### Action item
In the records below, some lines contain "kurie"; state the number of such lines and nothing else.
BEGIN
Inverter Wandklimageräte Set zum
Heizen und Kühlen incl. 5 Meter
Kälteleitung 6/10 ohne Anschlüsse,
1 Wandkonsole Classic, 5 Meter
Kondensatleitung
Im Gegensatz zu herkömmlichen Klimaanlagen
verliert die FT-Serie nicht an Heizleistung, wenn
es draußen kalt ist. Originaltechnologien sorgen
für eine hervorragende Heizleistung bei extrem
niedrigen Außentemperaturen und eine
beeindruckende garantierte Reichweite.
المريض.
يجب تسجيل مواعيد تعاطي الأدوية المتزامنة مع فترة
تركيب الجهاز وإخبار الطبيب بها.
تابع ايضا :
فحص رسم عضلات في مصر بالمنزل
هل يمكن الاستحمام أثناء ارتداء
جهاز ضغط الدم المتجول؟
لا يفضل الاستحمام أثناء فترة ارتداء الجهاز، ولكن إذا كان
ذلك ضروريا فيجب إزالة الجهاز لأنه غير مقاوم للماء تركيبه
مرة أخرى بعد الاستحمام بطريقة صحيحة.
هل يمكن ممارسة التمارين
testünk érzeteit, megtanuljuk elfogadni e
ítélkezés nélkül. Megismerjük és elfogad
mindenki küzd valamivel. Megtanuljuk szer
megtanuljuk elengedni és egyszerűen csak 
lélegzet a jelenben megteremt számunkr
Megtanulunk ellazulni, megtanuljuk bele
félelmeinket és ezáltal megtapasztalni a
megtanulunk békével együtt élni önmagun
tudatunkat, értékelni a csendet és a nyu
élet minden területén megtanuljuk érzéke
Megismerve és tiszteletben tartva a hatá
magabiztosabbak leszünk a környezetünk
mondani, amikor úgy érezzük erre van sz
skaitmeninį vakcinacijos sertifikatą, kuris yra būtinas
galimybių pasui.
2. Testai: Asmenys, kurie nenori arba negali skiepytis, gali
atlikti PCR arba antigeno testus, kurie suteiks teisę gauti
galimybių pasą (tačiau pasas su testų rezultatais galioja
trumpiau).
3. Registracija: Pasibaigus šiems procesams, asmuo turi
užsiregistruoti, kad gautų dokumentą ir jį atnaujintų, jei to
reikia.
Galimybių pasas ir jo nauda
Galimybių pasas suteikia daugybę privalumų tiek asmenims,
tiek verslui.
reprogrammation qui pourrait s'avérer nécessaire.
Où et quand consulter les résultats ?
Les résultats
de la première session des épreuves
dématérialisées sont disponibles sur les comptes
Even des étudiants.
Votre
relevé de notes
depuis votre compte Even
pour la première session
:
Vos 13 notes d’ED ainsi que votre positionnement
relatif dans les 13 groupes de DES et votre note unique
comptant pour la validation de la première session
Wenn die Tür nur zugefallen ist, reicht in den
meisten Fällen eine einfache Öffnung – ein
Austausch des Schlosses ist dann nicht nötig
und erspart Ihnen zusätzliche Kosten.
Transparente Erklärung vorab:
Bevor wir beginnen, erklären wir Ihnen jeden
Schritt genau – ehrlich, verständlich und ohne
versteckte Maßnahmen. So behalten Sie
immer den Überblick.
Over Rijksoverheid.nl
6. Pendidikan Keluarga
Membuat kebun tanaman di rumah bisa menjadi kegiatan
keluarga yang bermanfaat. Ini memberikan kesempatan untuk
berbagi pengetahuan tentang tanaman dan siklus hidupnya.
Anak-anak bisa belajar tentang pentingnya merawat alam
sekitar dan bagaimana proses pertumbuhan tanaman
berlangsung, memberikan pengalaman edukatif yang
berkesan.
END
### The completed task
2